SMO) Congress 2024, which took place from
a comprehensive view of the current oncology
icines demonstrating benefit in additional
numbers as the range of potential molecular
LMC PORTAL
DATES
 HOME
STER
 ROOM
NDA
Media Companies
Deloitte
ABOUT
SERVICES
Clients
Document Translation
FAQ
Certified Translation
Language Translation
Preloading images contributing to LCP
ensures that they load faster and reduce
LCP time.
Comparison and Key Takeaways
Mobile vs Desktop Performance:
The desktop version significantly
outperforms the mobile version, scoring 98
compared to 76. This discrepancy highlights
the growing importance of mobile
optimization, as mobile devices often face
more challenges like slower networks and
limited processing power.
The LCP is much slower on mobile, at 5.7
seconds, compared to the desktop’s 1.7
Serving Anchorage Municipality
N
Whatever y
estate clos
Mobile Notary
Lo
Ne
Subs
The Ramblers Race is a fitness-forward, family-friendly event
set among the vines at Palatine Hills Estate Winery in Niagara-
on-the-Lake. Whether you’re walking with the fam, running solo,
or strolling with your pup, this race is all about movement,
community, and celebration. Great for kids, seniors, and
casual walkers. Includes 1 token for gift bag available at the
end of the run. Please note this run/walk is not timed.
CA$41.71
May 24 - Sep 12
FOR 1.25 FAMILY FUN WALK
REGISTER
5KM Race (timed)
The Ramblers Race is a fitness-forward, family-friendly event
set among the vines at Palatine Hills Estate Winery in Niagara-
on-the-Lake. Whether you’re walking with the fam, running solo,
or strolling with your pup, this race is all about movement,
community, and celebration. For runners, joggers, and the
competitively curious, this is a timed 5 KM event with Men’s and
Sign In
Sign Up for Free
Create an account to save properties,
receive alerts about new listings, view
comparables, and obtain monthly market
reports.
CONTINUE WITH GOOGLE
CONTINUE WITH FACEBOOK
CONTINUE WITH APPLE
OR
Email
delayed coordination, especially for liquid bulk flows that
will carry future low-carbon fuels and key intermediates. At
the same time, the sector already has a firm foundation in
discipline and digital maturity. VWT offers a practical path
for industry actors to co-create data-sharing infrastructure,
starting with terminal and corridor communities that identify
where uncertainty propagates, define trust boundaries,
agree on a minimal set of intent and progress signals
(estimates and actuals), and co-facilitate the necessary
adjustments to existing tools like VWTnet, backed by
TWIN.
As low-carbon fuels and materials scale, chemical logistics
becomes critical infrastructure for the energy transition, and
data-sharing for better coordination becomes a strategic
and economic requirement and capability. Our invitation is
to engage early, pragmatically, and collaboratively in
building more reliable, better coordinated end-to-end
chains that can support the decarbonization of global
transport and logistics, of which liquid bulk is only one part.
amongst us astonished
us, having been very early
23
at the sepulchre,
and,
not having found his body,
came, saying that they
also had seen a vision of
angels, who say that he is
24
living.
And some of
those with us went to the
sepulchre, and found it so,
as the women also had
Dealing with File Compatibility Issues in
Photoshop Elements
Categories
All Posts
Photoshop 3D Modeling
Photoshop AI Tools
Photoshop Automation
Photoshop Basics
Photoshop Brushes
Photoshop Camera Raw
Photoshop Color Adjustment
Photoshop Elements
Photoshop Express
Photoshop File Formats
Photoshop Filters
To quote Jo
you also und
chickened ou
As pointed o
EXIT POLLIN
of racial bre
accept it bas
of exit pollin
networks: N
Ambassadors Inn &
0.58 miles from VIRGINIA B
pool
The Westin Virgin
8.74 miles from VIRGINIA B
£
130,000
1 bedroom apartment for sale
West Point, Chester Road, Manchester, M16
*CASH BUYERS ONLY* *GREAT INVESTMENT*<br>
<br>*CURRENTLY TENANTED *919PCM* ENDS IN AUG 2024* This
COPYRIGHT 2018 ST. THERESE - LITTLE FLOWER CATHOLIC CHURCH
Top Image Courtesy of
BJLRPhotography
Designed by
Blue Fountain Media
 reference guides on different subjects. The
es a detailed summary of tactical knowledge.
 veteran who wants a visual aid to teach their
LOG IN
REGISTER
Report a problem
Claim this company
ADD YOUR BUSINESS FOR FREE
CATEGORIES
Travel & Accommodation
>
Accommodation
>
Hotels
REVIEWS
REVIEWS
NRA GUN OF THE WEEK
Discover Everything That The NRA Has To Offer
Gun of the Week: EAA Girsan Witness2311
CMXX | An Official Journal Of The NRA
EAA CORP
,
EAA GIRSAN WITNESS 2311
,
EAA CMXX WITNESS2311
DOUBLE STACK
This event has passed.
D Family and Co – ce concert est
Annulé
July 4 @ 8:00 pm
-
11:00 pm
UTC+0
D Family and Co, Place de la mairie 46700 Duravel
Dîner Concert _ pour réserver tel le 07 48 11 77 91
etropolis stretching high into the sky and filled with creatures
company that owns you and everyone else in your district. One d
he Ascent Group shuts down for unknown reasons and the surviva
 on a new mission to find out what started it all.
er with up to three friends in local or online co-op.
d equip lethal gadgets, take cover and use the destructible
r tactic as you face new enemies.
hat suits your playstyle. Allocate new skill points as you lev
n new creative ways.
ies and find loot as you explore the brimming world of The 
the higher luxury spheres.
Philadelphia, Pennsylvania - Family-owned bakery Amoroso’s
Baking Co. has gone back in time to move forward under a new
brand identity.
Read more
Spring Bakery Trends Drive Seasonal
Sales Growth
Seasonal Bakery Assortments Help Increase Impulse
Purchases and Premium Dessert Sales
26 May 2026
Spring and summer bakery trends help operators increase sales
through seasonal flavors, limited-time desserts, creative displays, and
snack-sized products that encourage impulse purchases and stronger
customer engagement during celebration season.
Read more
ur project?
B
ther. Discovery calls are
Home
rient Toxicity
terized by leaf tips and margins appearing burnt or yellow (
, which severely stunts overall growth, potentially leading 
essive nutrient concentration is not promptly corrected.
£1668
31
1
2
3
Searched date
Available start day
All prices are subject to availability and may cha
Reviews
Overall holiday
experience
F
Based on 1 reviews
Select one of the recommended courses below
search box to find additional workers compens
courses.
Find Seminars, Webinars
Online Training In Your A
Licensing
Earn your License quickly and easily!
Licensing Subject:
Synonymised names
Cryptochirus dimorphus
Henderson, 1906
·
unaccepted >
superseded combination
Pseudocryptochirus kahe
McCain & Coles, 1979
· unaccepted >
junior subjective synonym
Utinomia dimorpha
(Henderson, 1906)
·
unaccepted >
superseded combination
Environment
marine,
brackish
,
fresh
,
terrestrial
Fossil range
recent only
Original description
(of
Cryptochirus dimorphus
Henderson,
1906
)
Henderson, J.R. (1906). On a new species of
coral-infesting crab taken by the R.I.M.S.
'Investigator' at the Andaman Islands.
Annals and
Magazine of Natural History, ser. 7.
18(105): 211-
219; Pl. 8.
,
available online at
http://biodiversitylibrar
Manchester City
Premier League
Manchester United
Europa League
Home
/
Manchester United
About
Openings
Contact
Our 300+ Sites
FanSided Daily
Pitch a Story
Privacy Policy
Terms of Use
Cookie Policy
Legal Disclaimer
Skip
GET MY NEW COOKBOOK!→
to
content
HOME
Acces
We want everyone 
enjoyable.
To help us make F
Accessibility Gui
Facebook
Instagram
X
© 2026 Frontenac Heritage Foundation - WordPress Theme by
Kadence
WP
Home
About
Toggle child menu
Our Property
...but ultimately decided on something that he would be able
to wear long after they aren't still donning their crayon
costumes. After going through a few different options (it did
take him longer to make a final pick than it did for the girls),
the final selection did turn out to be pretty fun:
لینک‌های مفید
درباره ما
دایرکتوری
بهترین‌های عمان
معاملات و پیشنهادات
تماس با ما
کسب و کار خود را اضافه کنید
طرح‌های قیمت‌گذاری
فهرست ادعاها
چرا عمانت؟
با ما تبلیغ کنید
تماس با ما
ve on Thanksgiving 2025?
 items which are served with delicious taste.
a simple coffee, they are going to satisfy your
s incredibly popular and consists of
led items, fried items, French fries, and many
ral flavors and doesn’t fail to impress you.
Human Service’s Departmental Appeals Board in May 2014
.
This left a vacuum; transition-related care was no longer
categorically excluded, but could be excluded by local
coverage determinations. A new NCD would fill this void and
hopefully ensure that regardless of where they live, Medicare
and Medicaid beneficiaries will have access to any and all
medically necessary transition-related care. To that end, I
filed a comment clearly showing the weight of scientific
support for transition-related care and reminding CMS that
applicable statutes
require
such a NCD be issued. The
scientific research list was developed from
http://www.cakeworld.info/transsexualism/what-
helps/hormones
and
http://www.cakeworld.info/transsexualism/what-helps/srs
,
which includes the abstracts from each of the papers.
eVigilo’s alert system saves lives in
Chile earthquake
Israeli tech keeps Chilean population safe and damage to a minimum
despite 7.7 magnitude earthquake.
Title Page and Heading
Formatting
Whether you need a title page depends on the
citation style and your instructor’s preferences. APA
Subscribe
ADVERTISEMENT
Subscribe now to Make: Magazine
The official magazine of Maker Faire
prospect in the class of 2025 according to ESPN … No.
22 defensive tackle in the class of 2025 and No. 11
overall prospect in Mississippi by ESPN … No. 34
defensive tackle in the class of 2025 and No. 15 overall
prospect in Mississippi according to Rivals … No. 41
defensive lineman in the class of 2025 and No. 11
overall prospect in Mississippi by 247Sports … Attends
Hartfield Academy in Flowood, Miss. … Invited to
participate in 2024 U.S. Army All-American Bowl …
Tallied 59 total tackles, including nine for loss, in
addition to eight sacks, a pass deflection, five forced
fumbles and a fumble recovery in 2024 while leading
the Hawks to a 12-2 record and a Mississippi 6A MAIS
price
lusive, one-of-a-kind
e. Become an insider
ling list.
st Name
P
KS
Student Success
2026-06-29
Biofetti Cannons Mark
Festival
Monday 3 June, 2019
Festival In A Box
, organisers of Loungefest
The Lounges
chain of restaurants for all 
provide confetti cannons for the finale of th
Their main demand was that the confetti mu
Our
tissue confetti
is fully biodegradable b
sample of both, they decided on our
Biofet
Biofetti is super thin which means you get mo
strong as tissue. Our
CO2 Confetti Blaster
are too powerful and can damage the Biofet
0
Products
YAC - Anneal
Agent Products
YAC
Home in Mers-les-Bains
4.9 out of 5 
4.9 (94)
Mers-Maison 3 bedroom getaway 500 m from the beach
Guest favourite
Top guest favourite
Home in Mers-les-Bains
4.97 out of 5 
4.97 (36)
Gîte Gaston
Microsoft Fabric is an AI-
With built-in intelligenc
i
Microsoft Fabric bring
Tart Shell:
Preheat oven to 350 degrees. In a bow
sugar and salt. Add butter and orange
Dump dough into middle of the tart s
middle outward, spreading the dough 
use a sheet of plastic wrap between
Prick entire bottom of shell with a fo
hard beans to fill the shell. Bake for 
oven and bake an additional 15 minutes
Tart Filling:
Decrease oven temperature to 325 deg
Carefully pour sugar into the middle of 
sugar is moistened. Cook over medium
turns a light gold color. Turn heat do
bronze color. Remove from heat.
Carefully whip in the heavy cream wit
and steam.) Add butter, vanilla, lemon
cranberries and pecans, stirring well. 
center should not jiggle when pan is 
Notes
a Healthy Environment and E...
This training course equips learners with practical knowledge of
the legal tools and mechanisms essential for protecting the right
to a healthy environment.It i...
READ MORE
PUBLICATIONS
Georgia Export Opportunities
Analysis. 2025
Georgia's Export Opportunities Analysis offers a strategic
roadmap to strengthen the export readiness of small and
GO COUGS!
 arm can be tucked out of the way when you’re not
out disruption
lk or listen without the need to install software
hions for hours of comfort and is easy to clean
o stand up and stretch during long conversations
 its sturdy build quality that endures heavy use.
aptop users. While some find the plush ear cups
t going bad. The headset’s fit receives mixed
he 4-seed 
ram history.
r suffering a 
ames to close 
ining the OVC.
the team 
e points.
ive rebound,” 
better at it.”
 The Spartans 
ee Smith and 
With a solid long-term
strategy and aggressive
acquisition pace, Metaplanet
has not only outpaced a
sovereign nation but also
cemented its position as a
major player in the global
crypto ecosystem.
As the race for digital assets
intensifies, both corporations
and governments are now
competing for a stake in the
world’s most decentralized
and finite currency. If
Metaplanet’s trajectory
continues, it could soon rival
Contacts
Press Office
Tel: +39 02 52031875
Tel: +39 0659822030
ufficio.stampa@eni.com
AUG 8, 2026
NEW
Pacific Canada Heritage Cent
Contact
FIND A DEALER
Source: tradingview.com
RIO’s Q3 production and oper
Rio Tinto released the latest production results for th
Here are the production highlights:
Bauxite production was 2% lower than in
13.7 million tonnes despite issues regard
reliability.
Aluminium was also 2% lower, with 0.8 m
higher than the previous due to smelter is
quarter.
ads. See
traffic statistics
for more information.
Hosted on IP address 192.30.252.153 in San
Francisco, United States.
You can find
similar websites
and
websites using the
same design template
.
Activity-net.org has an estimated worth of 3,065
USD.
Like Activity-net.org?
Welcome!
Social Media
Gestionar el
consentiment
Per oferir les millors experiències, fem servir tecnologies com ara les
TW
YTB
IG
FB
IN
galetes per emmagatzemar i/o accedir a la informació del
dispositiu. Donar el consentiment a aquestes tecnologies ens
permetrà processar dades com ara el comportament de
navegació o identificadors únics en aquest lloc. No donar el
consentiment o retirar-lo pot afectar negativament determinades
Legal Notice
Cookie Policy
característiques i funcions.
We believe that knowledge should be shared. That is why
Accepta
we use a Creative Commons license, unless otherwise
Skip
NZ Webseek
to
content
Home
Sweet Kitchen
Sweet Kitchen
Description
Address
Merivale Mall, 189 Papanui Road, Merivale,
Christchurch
·····
Problem
Copy out the listing above, line by line and exactly, from its first line to the line holding "limited processing power.", inclusive.

Response to this task
SMO) Congress 2024, which took place from
a comprehensive view of the current oncology
icines demonstrating benefit in additional
numbers as the range of potential molecular
LMC PORTAL
DATES
 HOME
STER
 ROOM
NDA
Media Companies
Deloitte
ABOUT
SERVICES
Clients
Document Translation
FAQ
Certified Translation
Language Translation
Preloading images contributing to LCP
ensures that they load faster and reduce
LCP time.
Comparison and Key Takeaways
Mobile vs Desktop Performance:
The desktop version significantly
outperforms the mobile version, scoring 98
compared to 76. This discrepancy highlights
the growing importance of mobile
optimization, as mobile devices often face
more challenges like slower networks and
limited processing power.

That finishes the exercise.